Now second thing @ harsh lenovo is providing the drivers for y510p for both Windows 8 and 7 so I think it is a good move on the part of lenovo since many other manufacturers who pre installed Windows 8 provides no windows 7 support.


----------



## Subhankar Mondal (Sep 8, 2013)

$hadow said:


> Yeah Harsh is right use it for a few weeks and you will get used to it.
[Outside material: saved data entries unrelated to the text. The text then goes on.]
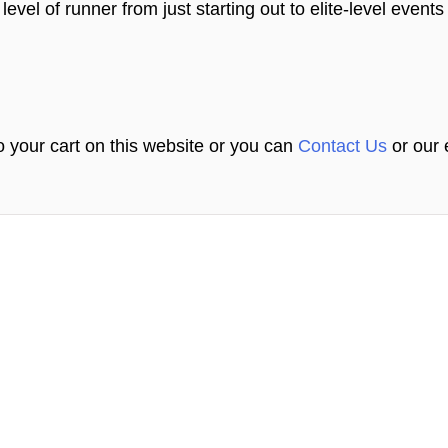
level of runner from just starting out to elite-level event
 your cart on this website or you can
Contact Us
or our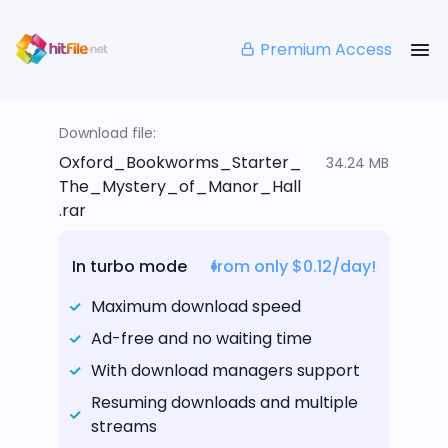
Premium Access
Download file:
Oxford_Bookworms_Starter_
34.24 MB
The_Mystery_of_Manor_Hall
.rar
In turbo mode
from only $0.12/day!
Maximum download speed
Ad-free and no waiting time
With download managers support
Resuming downloads and multiple
streams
We all have our own reasons to hate and like windows 8. If you like than it is good or else make a fresh install of windows 7.
> 
> Now second thing @ harsh lenovo is providing the drivers for y510p for both Windows 8 and 7 so I think it is a good move on the part of lenovo since many other manufacturers who pre installed Windows 8 provides no windows 7 support.




I am happy with your replies.
I am a child in technology world.
Does windows-8  support all pc games?


----------



## $hadow (Sep 8, 2013)

Subhankar Mondal said:


> I am happy with your replies.
> I am a child in technology world.
> Does windows-8  support all pc games?



It depend if you are using original games than the makers of those games does provides patches to the game or you can always run them in compatibility mode with windows 7. Windows 8 will run all of them nearly and the future games will ofcourse support windows 8 by origin.


----------